Quote: GEL and Cally--can I put you guys on a plane to Texas so that you can talk to my W?!? I'm the LD spouse and I've just now had the cojones to admit it. I'm not sure why I'm the way I am but I'm working a number of paths toward finding out. In her opinion, too little, too late..."we've talked about this for years, you didn't fix it...why now?"
Anyway, I've never with held affection and have always (of course, this is my opinion) shown and said how much I loved her. I thought I was appreciating her too...just didn't know how much the sex piece negated any other things I was doing.
It's just nice to hear that someone out there understands the LDH issue...at least a little and is willing to try to work on it. I want my wife to see that she's not the only one. Cally--I saw your post about wondering if he's gay. I got the same. NOT the case BTW.
Anyway, sorry to hijack this thread for my own purposes but based on your last comments...I wanted to say THANK YOU. Even if you don't really know me...you guys are trying to understand guys like me...which my W has given up on!!!
KEBall My Thread: Another WAW Story in Newcomers
Kudos to you for finally admitting that this is a problem for you...and your W, that's an important step. And it's not too late, if you W is willing to work on this....and even if she's not it still may not be too late for you guys.
What I'm learning with my LDH is that he and I don't have the same love languages, and he's not speaking mine currently. He's trying, he's starting to get better...but currently he's still missing the mark. Fortunately, most of the time I can see the big picture...and he's willing to go to counseling to help us, with me this time.
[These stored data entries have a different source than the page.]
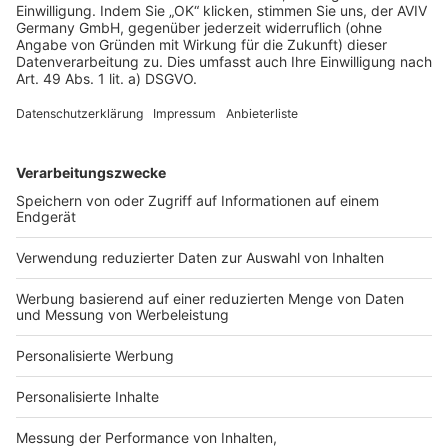
Bautypen Artikel
Nachhaltigkeit Artikel
1,5 geschossig bauen
3 geschossig bauen
Atriumhaus bauen
Containerhaus bauen
Fachwerkhaus bauen
Schwedenhaus bauen
Modernes Haus bauen
Mediterranes Haus bauen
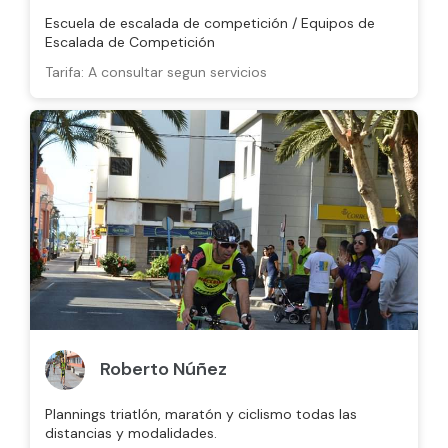
Escuela de escalada de competición / Equipos de
Escalada de Competición
Tarifa: A consultar segun servicios
Roberto Núñez
Plannings triatlón, maratón y ciclismo todas las
distancias y modalidades.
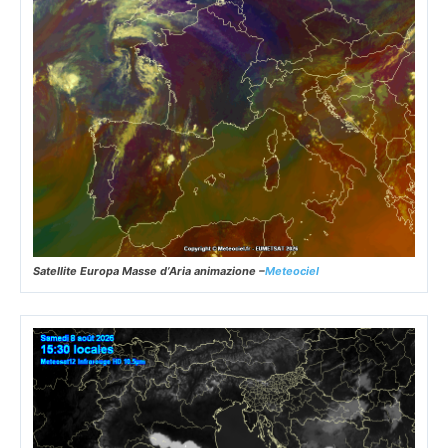
Satellite Europa Masse d’Aria animazione –
Meteociel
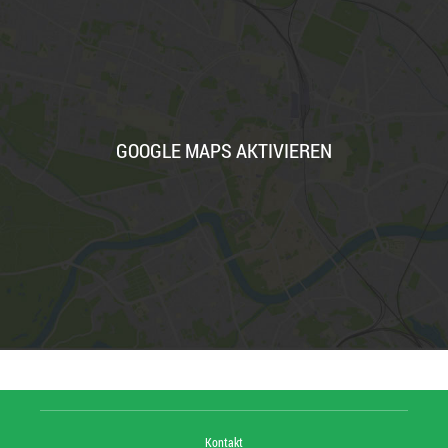
GOOGLE MAPS AKTIVIEREN
Kontakt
Have you had a complete physical to find out if your testosterone level is normal? If you haven't that's an obvious thing that you need to have done k? If you have and it came back normal, don't be surprised...so did my H's in fact it came back on the high end.
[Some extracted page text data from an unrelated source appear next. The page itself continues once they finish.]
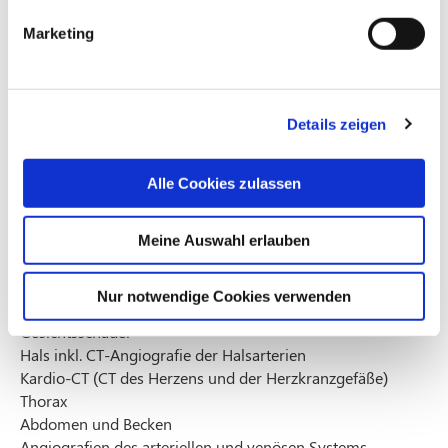
Kardio-MRT (Kernspinuntersuchung des Herzens,
Marketing
Vitalitätsdiagnostik)
Wirbelsäule inkl. MR-Myelografien
Extremitäten und Gelenke
Leber und Gallengänge (MRCP)
Details zeigen
Urogenitalsystem
Bauch– und Beckenorgane
Angiografien des arteriellen und venösen Systems
Alle Cookies zulassen
(nichtinvasive Gefäßdarstellung)
Spezialuntersuchungen von Fisteln und Gängen
Meine Auswahl erlauben
Computertomographie (CT)
Gehirn inkl. CT-Angiografie und Perfusions-CT
Nur notwendige Cookies verwenden
Schädelbasis und Felsenbeine
Gesichtsschädel
Hals inkl. CT-Angiografie der Halsarterien
Kardio-CT (CT des Herzens und der Herzkranzgefäße)
Thorax
Abdomen und Becken
Angiografien des arteriellen und venösen Systems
Here's another question for you. Are you able to get aroused? If so how? Does she have to get the ball rolling, would porn do it for you (although I don't recommend that regularly), sexy lingere? Any of that?
See for me...I get VERY tired, exhausted really, of always having to get things going. Just as some men would I imagine...but problem with me is that (and I know this may sound lame, but it's really not) I wasnt taught to be sexually aggressive...women generally aren't. We're taught that men take the lead in this way...so as a woman who has to always initiate and get shot down contantly you feel unloved/undesireable/ignored/unvalidated/unimportant...you n name it. It's HORRIBLE!!!
You now admit that you are LD, ok so...have you asked your wife what things specifically that you could do to make her feel more loved and desired? Do you think that there is anything you can do to remind yourself to validate her sexually, daily, weekly etc?
I'm soooo curious to hear from another LDH, I could bombard you with questions. I too had to wonder if my H was gay, or even having an affair...both of which I knew in my gut weren't the case.
It is in my view though VERY important for you to find ways to validate her sexually. I can' tell you how frustrating it is for me to lay next to my husband everynight stark naked and never have his hand move from my stomach....NEVER. It's enough to just crush me...and he hasn't even said a word, but the hurt is still there.
Thanks for joining this BB...you are very welcome here
And yes, I'd be happy to talk to your W, by e-mail or on the phone anytime!